- [Extracted entries]
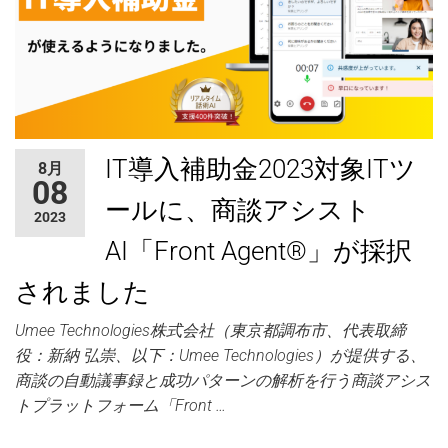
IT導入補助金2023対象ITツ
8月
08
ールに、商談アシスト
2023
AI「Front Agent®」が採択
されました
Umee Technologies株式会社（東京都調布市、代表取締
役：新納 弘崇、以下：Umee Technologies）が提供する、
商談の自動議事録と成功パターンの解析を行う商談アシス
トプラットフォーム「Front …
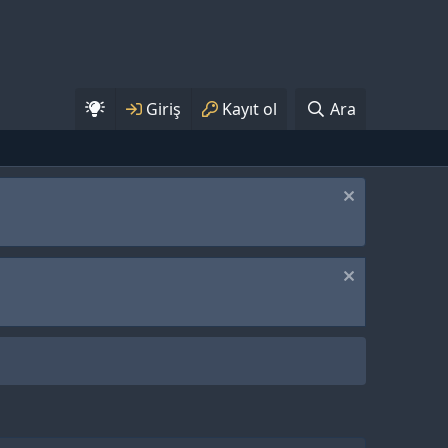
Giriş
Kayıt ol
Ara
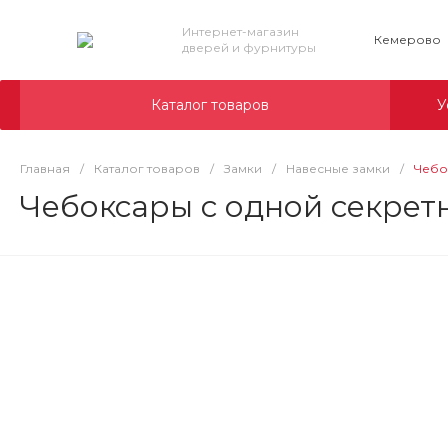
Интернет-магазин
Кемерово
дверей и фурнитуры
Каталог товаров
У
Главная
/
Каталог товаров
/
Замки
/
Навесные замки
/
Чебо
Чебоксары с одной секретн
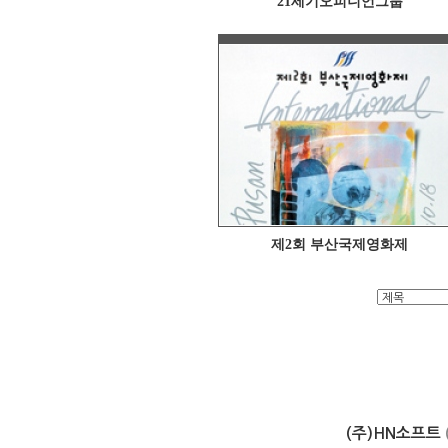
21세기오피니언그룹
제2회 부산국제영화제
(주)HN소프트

==

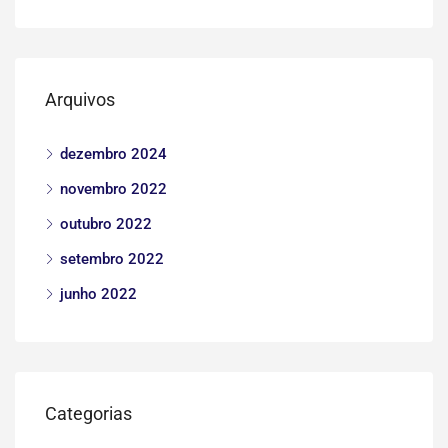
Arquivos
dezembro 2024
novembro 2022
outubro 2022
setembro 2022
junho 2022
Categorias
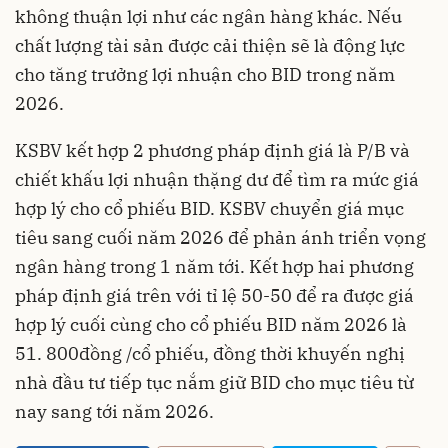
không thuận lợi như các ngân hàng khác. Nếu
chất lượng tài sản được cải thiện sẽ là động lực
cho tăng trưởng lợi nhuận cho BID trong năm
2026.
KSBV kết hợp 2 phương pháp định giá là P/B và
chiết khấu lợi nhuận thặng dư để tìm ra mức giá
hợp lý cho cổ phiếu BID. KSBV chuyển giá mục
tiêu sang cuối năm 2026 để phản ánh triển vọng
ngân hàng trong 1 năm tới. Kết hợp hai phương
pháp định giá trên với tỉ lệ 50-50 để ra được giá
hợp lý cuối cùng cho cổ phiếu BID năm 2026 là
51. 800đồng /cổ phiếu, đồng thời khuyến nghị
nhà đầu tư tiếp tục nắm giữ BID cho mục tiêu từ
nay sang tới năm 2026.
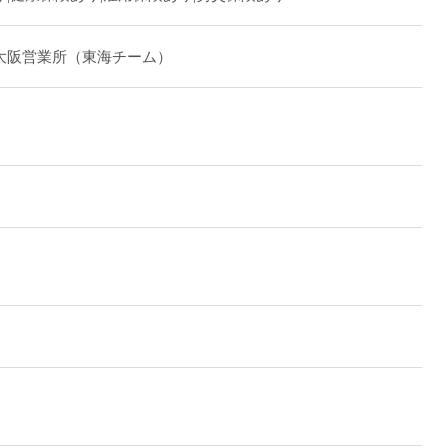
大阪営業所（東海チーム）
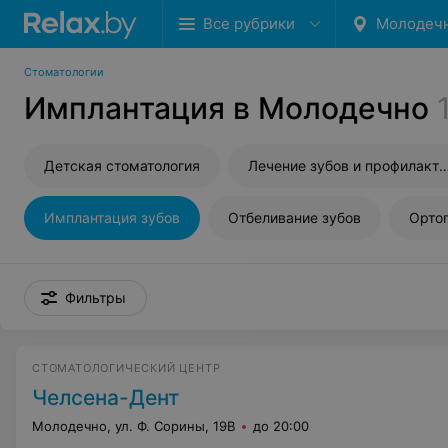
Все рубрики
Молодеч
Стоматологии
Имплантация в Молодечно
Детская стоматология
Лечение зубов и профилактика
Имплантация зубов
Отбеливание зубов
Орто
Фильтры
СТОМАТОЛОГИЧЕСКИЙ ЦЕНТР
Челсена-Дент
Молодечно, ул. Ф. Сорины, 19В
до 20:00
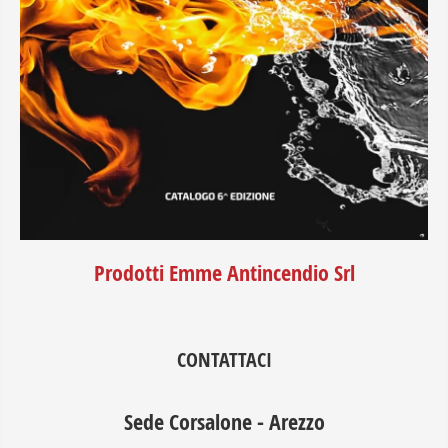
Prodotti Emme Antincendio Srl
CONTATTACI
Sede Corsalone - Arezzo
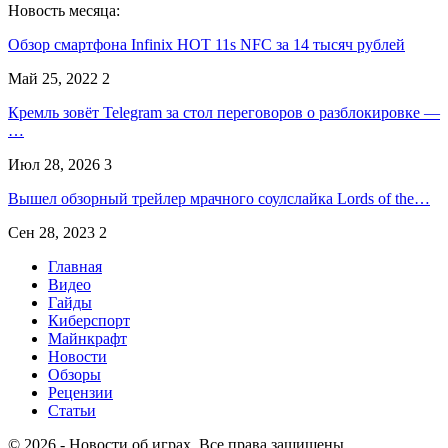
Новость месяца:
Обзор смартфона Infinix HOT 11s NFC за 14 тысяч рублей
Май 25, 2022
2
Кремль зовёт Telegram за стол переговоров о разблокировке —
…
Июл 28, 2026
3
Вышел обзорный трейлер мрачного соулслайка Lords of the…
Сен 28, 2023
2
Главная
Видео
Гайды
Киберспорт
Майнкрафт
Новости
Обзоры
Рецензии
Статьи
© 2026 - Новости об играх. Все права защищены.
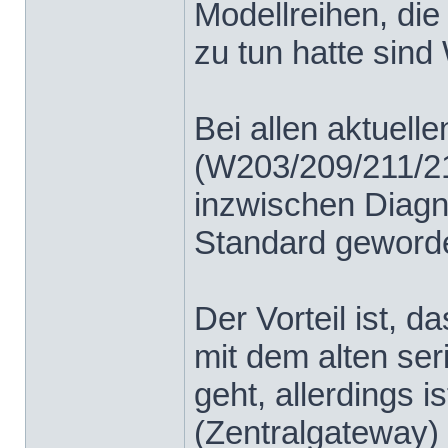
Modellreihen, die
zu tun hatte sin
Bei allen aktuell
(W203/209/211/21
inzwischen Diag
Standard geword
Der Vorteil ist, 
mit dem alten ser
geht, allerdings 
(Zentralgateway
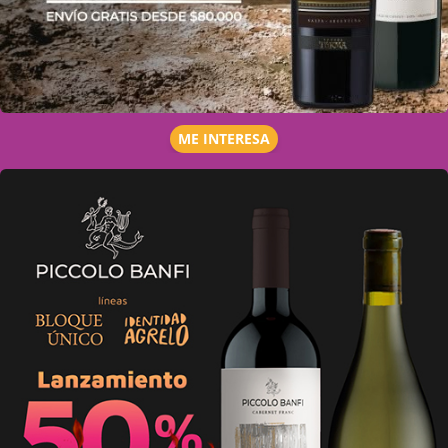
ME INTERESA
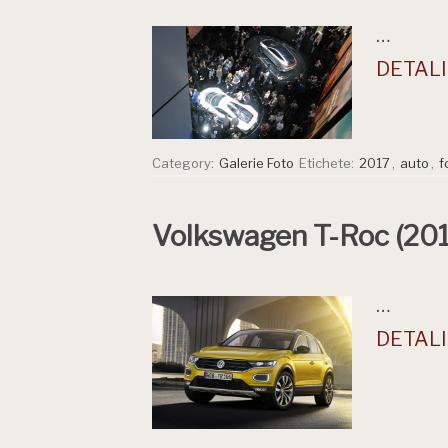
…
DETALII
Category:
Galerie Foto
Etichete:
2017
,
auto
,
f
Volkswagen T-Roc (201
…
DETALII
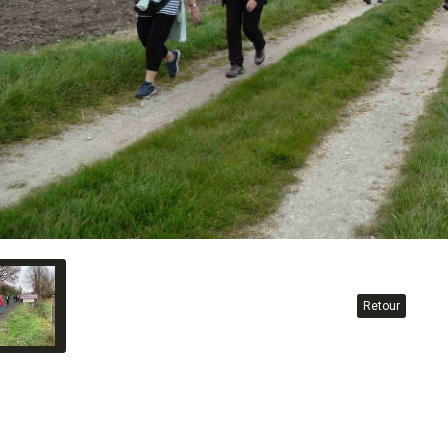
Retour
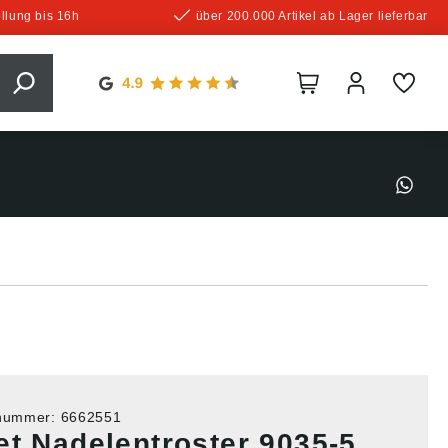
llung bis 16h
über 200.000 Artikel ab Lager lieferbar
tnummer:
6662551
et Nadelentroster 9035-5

- [Assignment]
Restate word for word every line from the one with "nhà đầu tư tiếp" up to and including the one with "llung bis 16h" in the records above, minus the pictures.

- [Your solution]
nhà đầu tư tiếp tục nắm giữ BID cho mục tiêu từ
nay sang tới năm 2026.
大阪営業所（東海チーム）
Все рубрики
Молодеч
Стоматологии
Имплантация в Молодечно
Детская стоматология
Лечение зубов и профилактика
Имплантация зубов
Отбеливание зубов
Орто
Фильтры
СТОМАТОЛОГИЧЕСКИЙ ЦЕНТР
Челсена-Дент
Молодечно, ул. Ф. Сорины, 19В
до 20:00
Prodotti Emme Antincendio Srl
CONTATTACI
Sede Corsalone - Arezzo
Новость месяца:
Обзор смартфона Infinix HOT 11s NFC за 14 тысяч рублей
Май 25, 2022
2
Кремль зовёт Telegram за стол переговоров о разблокировке —
…
Июл 28, 2026
3
Вышел обзорный трейлер мрачного соулслайка Lords of the…
Сен 28, 2023
2
Главная
Видео
Гайды
Киберспорт
Майнкрафт
Новости
Обзоры
Рецензии
Статьи
© 2026 - Новости об играх. Все права защищены.
Modellreihen, die
zu tun hatte sin
Bei allen aktuell
(W203/209/211/21
inzwischen Diag
Standard geword
Der Vorteil ist, 
mit dem alten ser
geht, allerdings 
(Zentralgateway
ME INTERESA
…
DETALII
Category:
Galerie Foto
Etichete:
2017
,
auto
,
f
Volkswagen T-Roc (201
…
DETALII
Retour
llung bis 16h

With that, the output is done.